Prime Minister Benjamin Netanyahu’s pardon request advanced on Tuesday after Heritage Minister Amichai Eliyahu submitted his opinion to President Isaac Herzog, together with the Justice Ministry pardons department’s legal assessment and accompanying materials.

The President’s Residence said that the file would now move to its internal legal review process. Eliyahu took over handling the request from Justice Minister Yariv Levin.

According to the President’s Residence, Herzog thanked Eliyahu and the pardons department for what it described as thorough and comprehensive work carried out in line with the relevant procedures.

Responding to Eliyahu’s recommendation, NGO the Movement for Quality Government in Israel said the minister was advancing “a disgraceful and improper political decision” contrary to the recommendation of professional authorities, and argued that the pardon process must not become “a refuge city for corrupt elected officials.”
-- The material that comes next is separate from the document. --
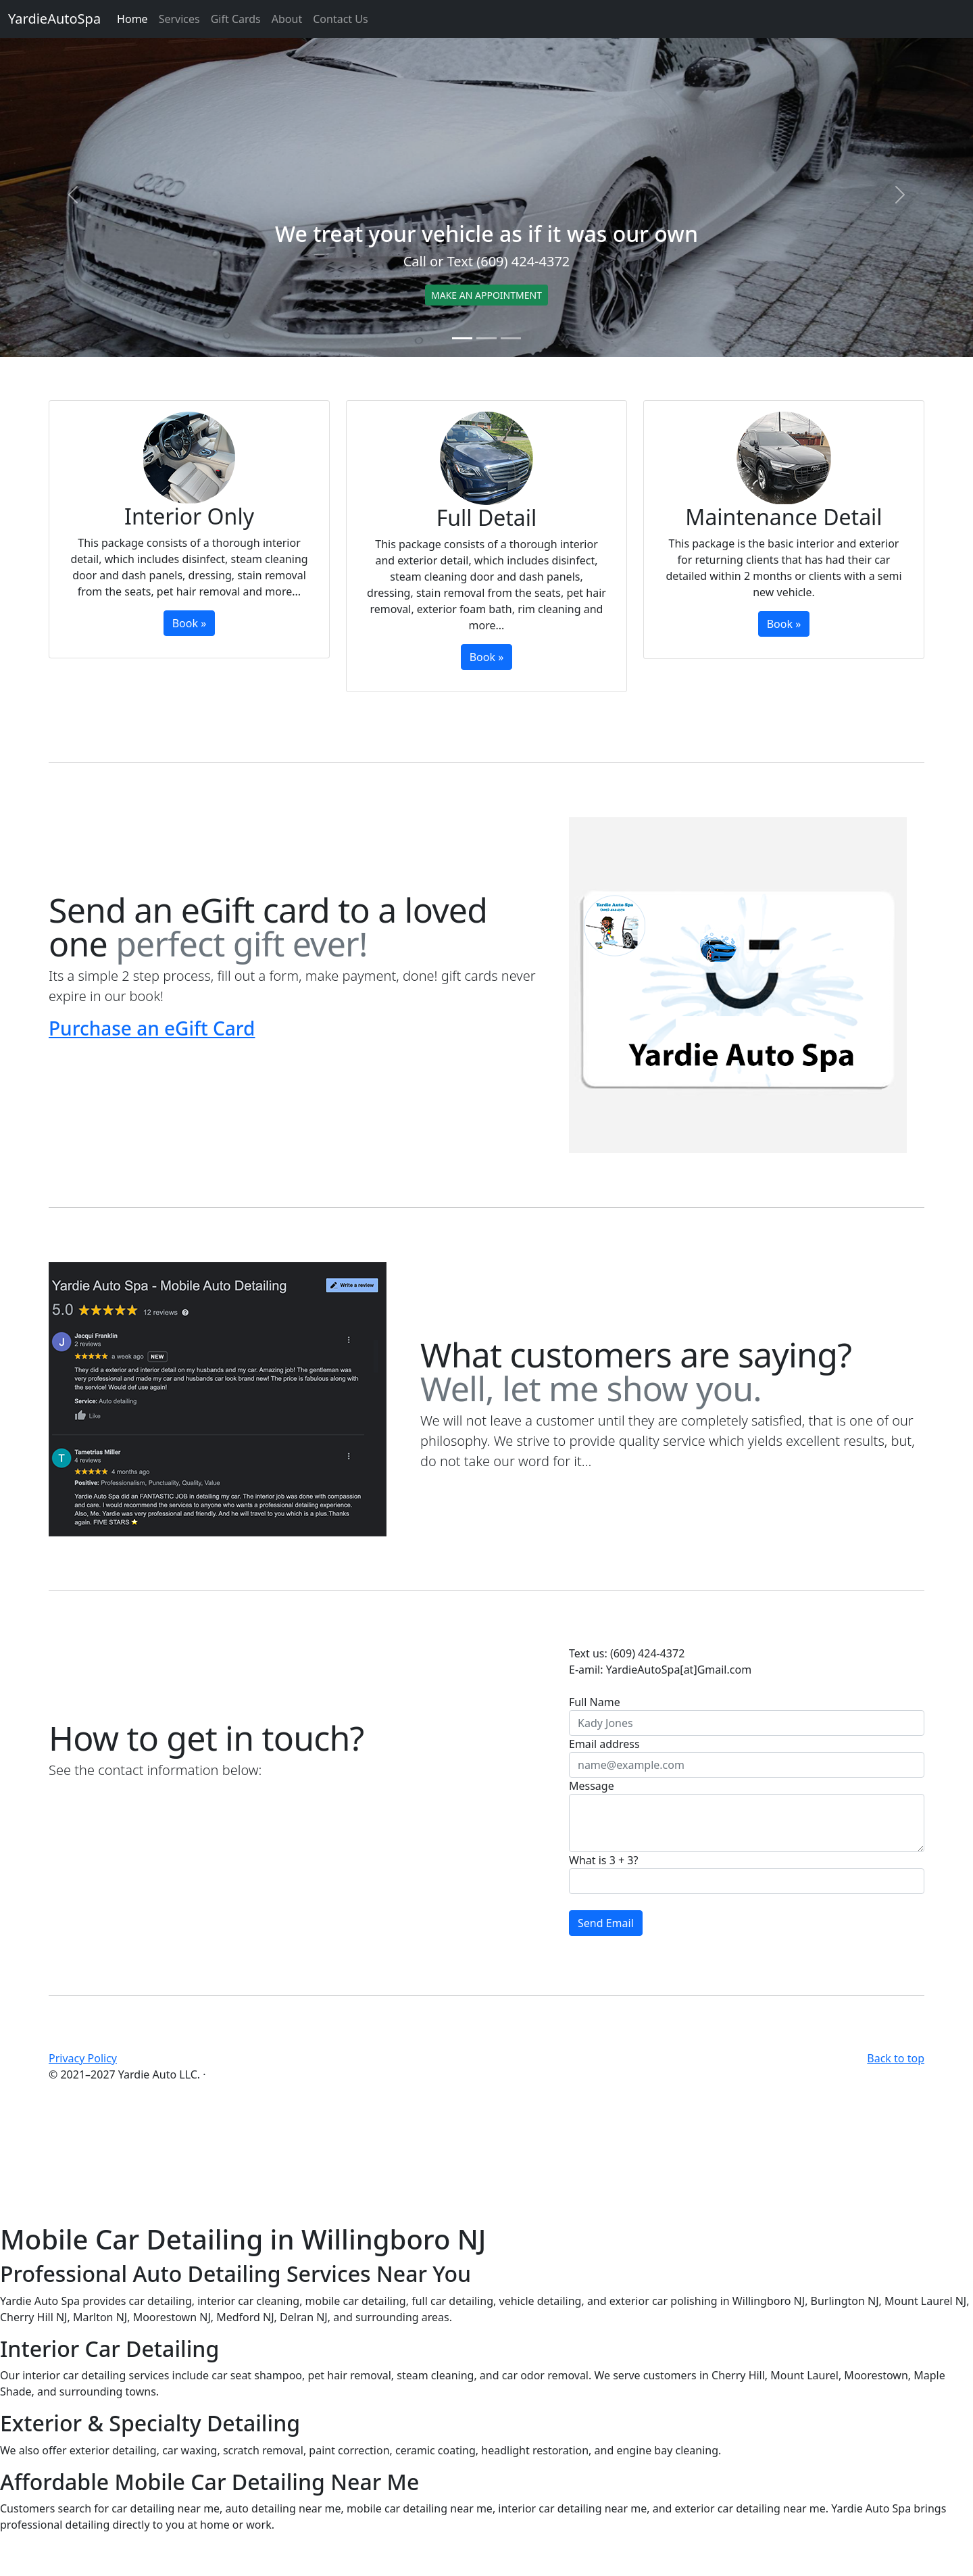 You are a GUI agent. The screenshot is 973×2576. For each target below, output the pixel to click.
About (287, 18)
In a sharply worded statement, the group said that while missiles were falling on Israeli cities, Eliyahu had chosen to submit a recommendation for a pardon for the prime minister.

Amichai Eliyahu
Amichai Eliyahu (credit: Olivia Pitosi)

“The timing is not accidental; under cover of war, they are advancing a pardon,” the group said, adding that, in its view, the move stood in direct contradiction to the pardons department’s position that the request did not meet legal requirements, and warned that granting a pardon under such circumstances – without an admission of guilt, without remorse, and without leaving office – would amount to direct harm to the separation of powers and set a dangerous precedent, allowing elected officials to use political power to evade judgment.

The organization called on Herzog to stop avoiding a decision and rule, saying a pardon “is not a gift granted because of an attack in Iran” and that the process must not become a shelter for corrupt public officials.
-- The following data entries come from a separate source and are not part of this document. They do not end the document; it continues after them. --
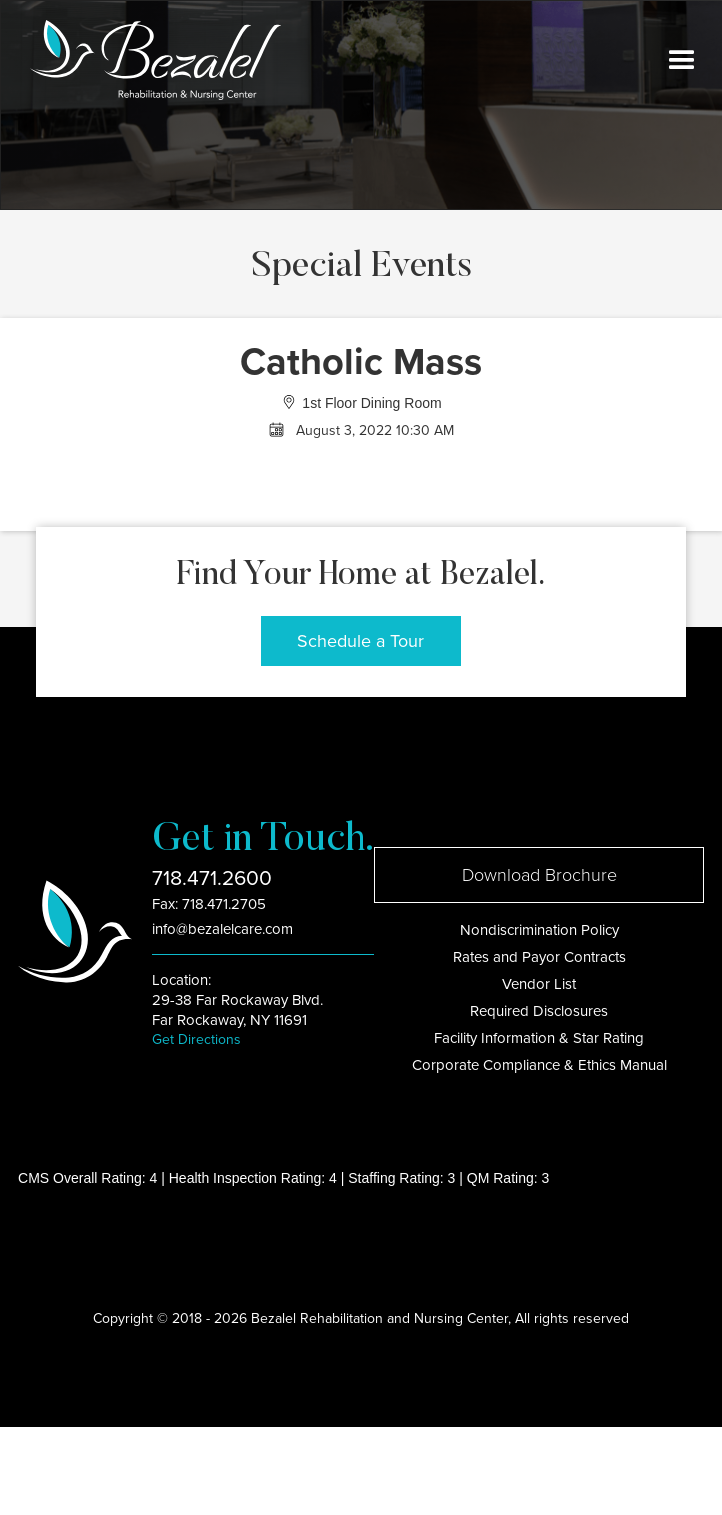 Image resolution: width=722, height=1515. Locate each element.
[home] (150, 60)
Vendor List (539, 984)
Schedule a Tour (360, 641)
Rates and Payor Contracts (539, 957)
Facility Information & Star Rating (539, 1038)
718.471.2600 (212, 878)
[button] (682, 61)
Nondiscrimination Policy (539, 930)
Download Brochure (539, 875)
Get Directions (196, 1039)
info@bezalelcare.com (222, 929)
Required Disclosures (539, 1011)
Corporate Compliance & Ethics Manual (539, 1065) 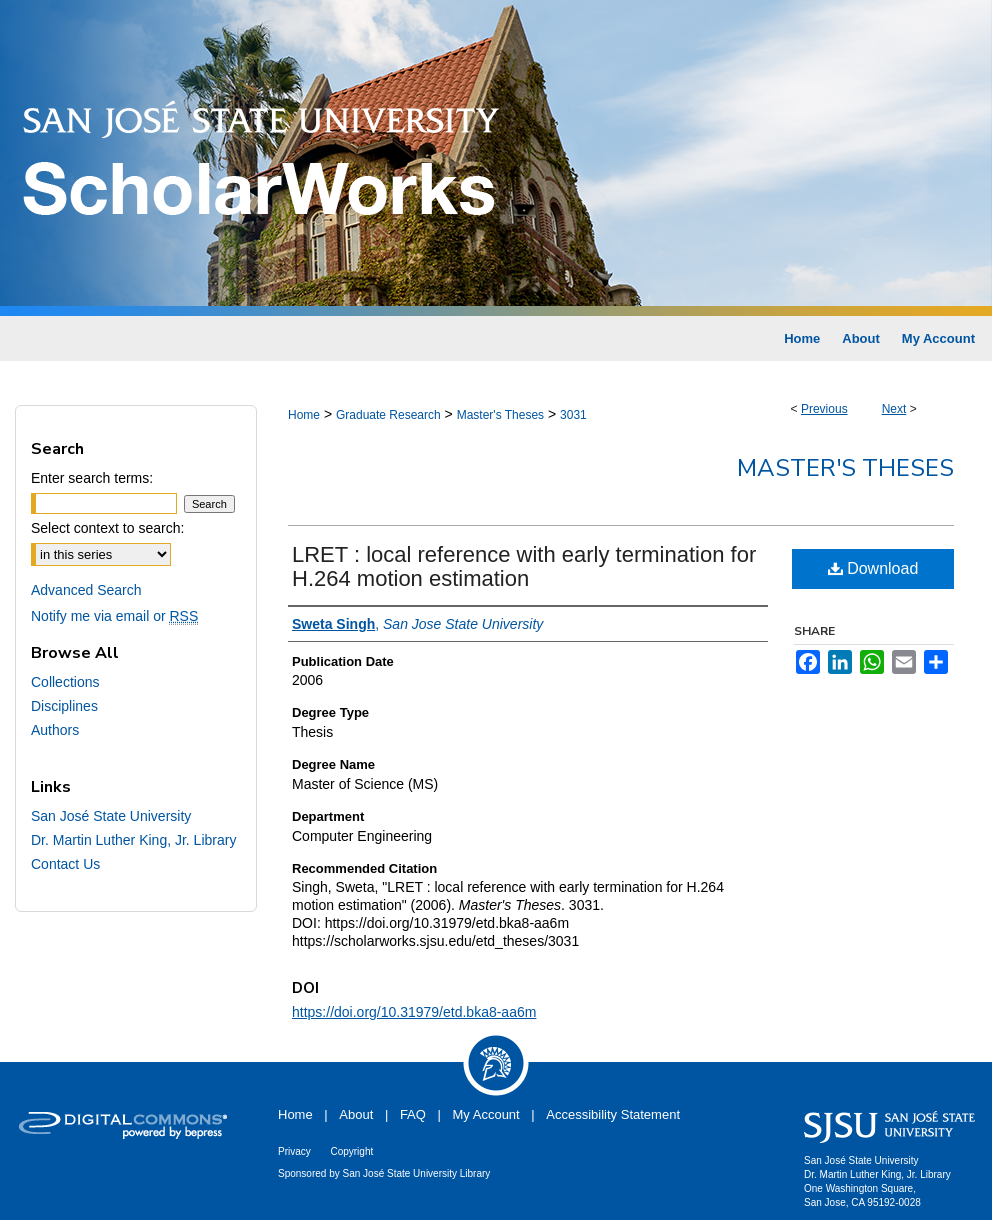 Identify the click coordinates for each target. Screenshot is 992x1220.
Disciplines (64, 706)
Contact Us (65, 864)
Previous (824, 409)
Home (304, 415)
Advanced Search (86, 590)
The submission marks another step in one of Israel’s most unusual clemency proceedings, given that Netanyahu’s criminal trial is still ongoing.

Netanyahu formally submitted the request on November 30, 2025, in what the President’s Office at the time described as an extraordinary move with significant implications.

Under the standard procedure outlined then, the request was first transferred to the Justice Ministry’s pardons department, whose assessments were to be forwarded for legal review before Herzog makes a final decision.

From the outset, the request unfolded against a sustained public and political campaign to halt the trial. In June 2025, US President Donald Trump publicly called on Israel to pardon Netanyahu or cancel the trial altogether, intensifying calls from Netanyahu’s supporters to use the presidency to end the proceedings.

That pressure later moved from public rhetoric into formal channels.

In October 2025, several senior ministers sent a letter to Herzog, arguing that the trial had become socially destructive and urging presidential intervention, in a further escalation of efforts to stop a case that began in 2020 and is now deep into cross-examination.

Trump later sent Herzog a signed letter urging him to pardon Netanyahu, calling the case political persecution. Netanyahu submitted his own formal pardon request later that month.

Netanyahu’s trial faces unprecedented move amid ongoing war

Tuesday’s development advances an effort with little precedent in Israel: seeking to short-circuit the country’s most consequential ongoing criminal trial while the defendant remains in office, the war persists, and security pressures continue to dominate public life.

Netanyahu was indicted in Cases 1000, 2000, and 4000 on bribery, fraud, and breach-of-trust charges, and has pleaded not guilty.

The trial, which opened in 2020, remains in the cross-examination stage. Herzog has said any decision on a pardon would be made independently, according to Israeli law and his conscience.